INSTRUCTIONS FOR THE TASK ▸
Retype the listing exactly as it stands, and keep every image out.

GIVEN ENTRIES ▸

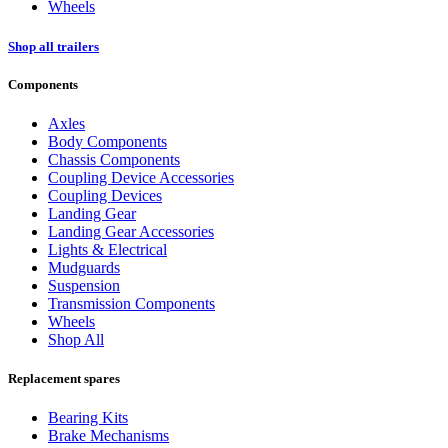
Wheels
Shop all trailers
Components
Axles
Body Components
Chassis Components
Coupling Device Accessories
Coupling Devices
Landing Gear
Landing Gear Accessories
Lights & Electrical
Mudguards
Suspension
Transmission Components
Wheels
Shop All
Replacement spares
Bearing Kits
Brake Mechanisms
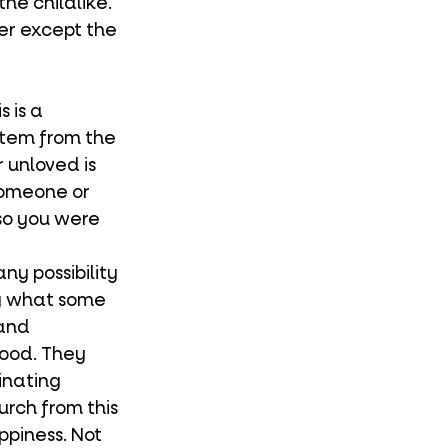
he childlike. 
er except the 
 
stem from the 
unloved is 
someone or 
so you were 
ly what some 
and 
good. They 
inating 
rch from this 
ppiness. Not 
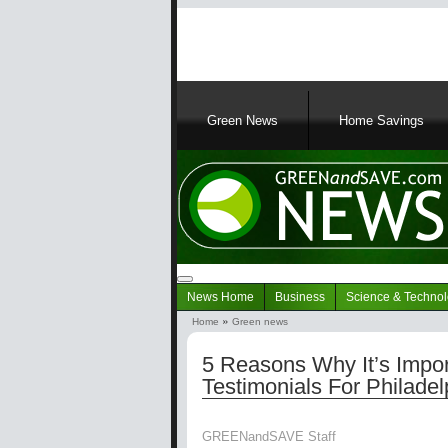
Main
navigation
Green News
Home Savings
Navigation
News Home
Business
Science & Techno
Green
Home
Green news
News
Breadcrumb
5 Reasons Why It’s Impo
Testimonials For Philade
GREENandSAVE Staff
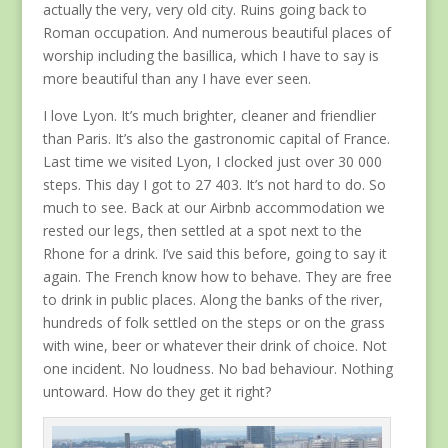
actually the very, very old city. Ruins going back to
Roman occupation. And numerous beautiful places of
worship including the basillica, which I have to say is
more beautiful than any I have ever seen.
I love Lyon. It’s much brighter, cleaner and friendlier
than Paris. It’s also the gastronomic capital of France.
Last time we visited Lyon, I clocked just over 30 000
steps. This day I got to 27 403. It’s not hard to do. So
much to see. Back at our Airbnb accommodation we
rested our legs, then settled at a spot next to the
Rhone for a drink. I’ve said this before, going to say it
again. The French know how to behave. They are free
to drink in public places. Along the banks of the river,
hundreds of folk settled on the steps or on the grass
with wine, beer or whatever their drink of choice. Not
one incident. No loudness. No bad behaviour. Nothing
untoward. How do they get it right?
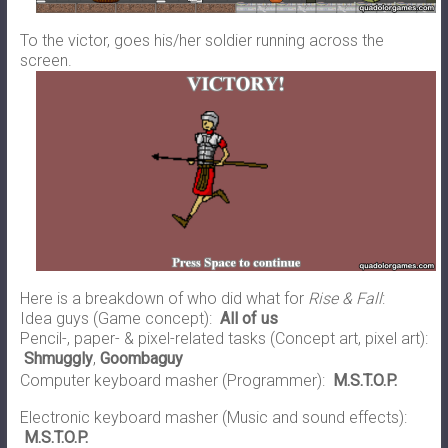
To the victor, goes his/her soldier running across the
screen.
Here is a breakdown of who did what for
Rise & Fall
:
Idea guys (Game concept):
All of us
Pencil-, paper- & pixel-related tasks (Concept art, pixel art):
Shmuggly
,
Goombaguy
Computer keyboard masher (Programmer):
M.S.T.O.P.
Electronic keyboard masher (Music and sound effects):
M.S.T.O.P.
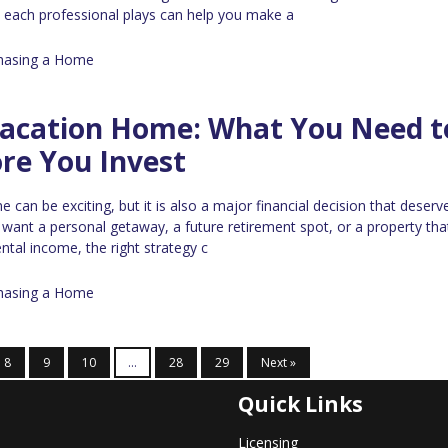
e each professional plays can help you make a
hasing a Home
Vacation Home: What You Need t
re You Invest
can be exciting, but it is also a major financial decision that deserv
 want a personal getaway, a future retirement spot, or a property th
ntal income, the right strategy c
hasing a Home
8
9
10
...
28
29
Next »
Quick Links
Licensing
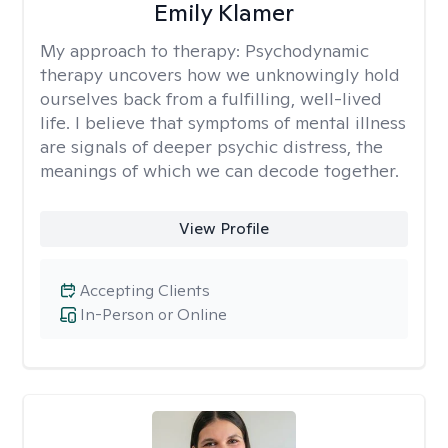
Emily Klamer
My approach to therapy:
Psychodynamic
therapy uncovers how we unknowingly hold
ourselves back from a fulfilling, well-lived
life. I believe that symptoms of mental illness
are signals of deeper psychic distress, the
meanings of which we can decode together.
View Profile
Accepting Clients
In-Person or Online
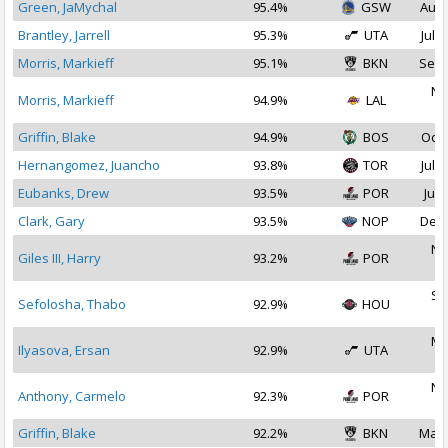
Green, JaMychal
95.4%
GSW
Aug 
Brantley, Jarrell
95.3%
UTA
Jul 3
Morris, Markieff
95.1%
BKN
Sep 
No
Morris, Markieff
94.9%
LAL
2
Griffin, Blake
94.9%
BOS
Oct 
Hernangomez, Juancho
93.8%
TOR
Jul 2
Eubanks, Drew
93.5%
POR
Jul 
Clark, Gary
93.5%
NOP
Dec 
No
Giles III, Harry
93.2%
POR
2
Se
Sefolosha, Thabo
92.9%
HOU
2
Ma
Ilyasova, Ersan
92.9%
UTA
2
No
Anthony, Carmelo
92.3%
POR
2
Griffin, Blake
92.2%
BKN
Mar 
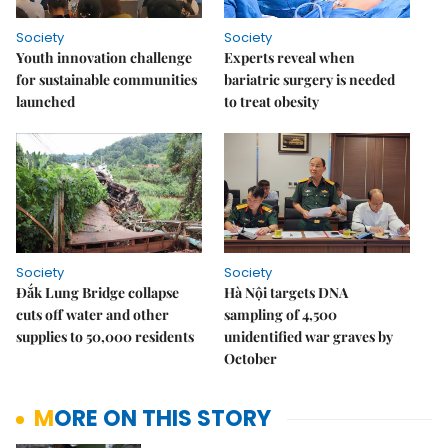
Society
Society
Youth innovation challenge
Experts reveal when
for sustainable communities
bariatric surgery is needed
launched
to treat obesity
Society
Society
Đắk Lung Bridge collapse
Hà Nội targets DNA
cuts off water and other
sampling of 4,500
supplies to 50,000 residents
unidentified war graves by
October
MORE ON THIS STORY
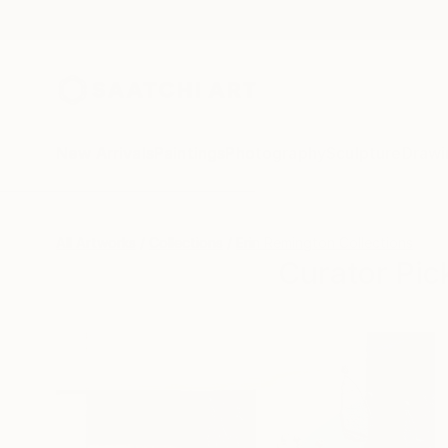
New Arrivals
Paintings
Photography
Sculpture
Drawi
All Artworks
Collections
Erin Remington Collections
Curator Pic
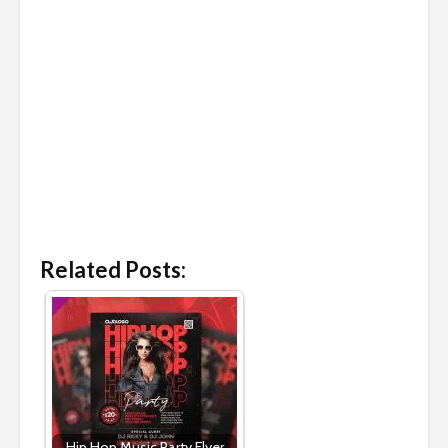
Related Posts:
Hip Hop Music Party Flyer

RESPONSE AREA ▸
Wheels
Shop all trailers
Components
Axles
Body Components
Chassis Components
Coupling Device Accessories
Coupling Devices
Landing Gear
Landing Gear Accessories
Lights & Electrical
Mudguards
Suspension
Transmission Components
Wheels
Shop All
Replacement spares
Bearing Kits
Brake Mechanisms
he childlike. 
er except the 
 
stem from the 
unloved is 
someone or 
so you were 
ly what some 
and 
good. They 
inating 
rch from this 
ppiness. Not 
Main
navigation
Green News
Home Savings
Navigation
News Home
Business
Science & Techno
Green
Home
Green news
News
Breadcrumb
5 Reasons Why It’s Impo
Testimonials For Philade
GREENandSAVE Staff
actually the very, very old city. Ruins going back to
Roman occupation. And numerous beautiful places of
worship including the basillica, which I have to say is
more beautiful than any I have ever seen.
I love Lyon. It’s much brighter, cleaner and friendlier
than Paris. It’s also the gastronomic capital of France.
Last time we visited Lyon, I clocked just over 30 000
steps. This day I got to 27 403. It’s not hard to do. So
much to see. Back at our Airbnb accommodation we
rested our legs, then settled at a spot next to the
Rhone for a drink. I’ve said this before, going to say it
again. The French know how to behave. They are free
to drink in public places. Along the banks of the river,
hundreds of folk settled on the steps or on the grass
with wine, beer or whatever their drink of choice. Not
one incident. No loudness. No bad behaviour. Nothing
untoward. How do they get it right?
To the victor, goes his/her soldier running across the
screen.
Here is a breakdown of who did what for
Rise & Fall
:
Idea guys (Game concept):
All of us
Pencil-, paper- & pixel-related tasks (Concept art, pixel art):
Shmuggly
,
Goombaguy
Computer keyboard masher (Programmer):
M.S.T.O.P.
Electronic keyboard masher (Music and sound effects):
M.S.T.O.P.
e each professional plays can help you make a
hasing a Home
Vacation Home: What You Need t
re You Invest
can be exciting, but it is also a major financial decision that deserv
 want a personal getaway, a future retirement spot, or a property th
ntal income, the right strategy c
hasing a Home
8
9
10
...
28
29
Next »
Quick Links
Licensing
Emily Klamer
My approach to therapy:
Psychodynamic
therapy uncovers how we unknowingly hold
ourselves back from a fulfilling, well-lived
life. I believe that symptoms of mental illness
are signals of deeper psychic distress, the
meanings of which we can decode together.
View Profile
Accepting Clients
In-Person or Online
Green, JaMychal
95.4%
GSW
Aug 
Brantley, Jarrell
95.3%
UTA
Jul 3
Morris, Markieff
95.1%
BKN
Sep 
No
Morris, Markieff
94.9%
LAL
2
Griffin, Blake
94.9%
BOS
Oct 
Hernangomez, Juancho
93.8%
TOR
Jul 2
Eubanks, Drew
93.5%
POR
Jul 
Clark, Gary
93.5%
NOP
Dec 
No
Giles III, Harry
93.2%
POR
2
Se
Sefolosha, Thabo
92.9%
HOU
2
Ma
Ilyasova, Ersan
92.9%
UTA
2
No
Anthony, Carmelo
92.3%
POR
2
Griffin, Blake
92.2%
BKN
Mar 
Society
Society
Youth innovation challenge
Experts reveal when
for sustainable communities
bariatric surgery is needed
launched
to treat obesity
Society
Society
Đắk Lung Bridge collapse
Hà Nội targets DNA
cuts off water and other
sampling of 4,500
supplies to 50,000 residents
unidentified war graves by
October
MORE ON THIS STORY
New Arrivals
Paintings
Photography
Sculpture
Drawi
All Artworks
Collections
Erin Remington Collections
Curator Pic
Related Posts:
Hip Hop Music Party Flyer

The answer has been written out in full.